Des manifestants péruviens le 11 décembre à Lima
La mobilisation populaire continue au PérouImage : ALESSANDRO CINQUE/REUTERS

Pourquoi les manifestants réclament-ils le retour de Pedro Castillo ?

Les personnes qui sont descendues dans la rue depuis la destitution de Pedro Castillo demandent entre autres la démission de Dina Boluarte, la tenue rapide de nouvelles élections et la libération du président déchu. 
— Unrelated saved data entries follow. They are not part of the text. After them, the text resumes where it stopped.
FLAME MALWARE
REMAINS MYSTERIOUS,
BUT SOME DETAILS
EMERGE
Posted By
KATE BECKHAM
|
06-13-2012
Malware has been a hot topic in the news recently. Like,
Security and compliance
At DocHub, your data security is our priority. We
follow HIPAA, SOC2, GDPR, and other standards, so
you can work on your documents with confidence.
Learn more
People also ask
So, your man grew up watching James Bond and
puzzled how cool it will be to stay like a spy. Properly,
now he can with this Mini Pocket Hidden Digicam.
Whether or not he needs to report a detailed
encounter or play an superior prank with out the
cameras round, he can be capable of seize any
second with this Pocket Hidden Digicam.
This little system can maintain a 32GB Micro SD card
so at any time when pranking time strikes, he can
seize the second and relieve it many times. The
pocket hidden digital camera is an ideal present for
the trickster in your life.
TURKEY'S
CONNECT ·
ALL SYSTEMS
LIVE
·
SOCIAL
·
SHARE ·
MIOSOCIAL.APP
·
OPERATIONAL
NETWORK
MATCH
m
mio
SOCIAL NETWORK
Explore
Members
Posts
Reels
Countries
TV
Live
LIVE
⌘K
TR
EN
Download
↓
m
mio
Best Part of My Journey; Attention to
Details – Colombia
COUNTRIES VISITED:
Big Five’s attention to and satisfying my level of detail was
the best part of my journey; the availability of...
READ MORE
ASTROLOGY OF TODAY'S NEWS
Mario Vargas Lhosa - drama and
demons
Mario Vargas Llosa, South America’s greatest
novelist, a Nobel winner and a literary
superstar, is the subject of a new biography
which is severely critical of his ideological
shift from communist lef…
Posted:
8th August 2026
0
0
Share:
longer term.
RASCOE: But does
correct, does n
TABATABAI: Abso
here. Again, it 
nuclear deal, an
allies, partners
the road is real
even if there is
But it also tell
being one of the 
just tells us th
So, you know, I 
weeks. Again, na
Ancien syndicaliste, Pedro Castillo avait pris ses fonctions en juillet 2021 en promettant de mettre en œuvre une réforme agraire d'envergure et de mener une politique sociale en direction des plus pauvres.

Les agriculteurs et les indigènes en particulier n'ont guère pu profiter de la croissance économique de ces dernières années. Et la crise liée à la Covid-19 a fait se dégrader la situation. Pourtant, Pedro Castillo continue de bénéficier de larges soutiens à gauche, dans les milieux ouvriers et ruraux, notamment dans la région andine.

Une manifestante a déclaré dimanche à l'AFP que Dina Boluarte ne représentait pas le peuple, que la nouvelle présidente n'avait pas été élue. Comme cette protestataire, de nombreux Péruviens estiment que Dina Boluarte est arrivée au pouvoir de manière illégitime. 

Toutefois, ayant été vice-présidente de Pedro Castillo, la Constitution péruvienne prévoit bien que ce soit elle qui lui succède en cas d'empêchement.

Un autre manifestant a déclaré dimanche à l'agence de presse AP : "Nous ne sommes pas des communistes ou quoi que ce soit de ce genre. Nous sommes le peuple organisé qui veut une nation exempte de corruption, qui nous permette de sortir de ce sous-développement, de ce colonialisme dans lequel nous continuons à vivre".

Le Parlement, à majorité conservatrice, est réputé corrompu. De nombreux Péruviens en ont assez des jeux de pouvoir entre l'exécutif et le législatif. Deux prédécesseurs du président Castillo avaient payé leurs tensions avec les députés de leur éviction.

Et maintenant ?

Les prochaines élections, au cours desquelles le pays doit à la fois renouveler le Parlement et choisir un nouveau chef d'Etat, auraient dû avoir lieu en 2026. La présidente Boluarte, qui a prêté serment la semaine dernière, souhaite désormais présenter un projet de loi au Congrès afin de pouvoir avancer les élections à 2024. 

Concernant le népotisme et l'instabilité de la politique péruvienne, le politologue Alberto Vergara a exprimé des doutes, dans le quotidien espagnol El País, quant à la capacité qu'aurait la destitution de Pedro Castillo à résoudre ces problèmes et à faire évoluer le pays vers davantage de transparence et de probité.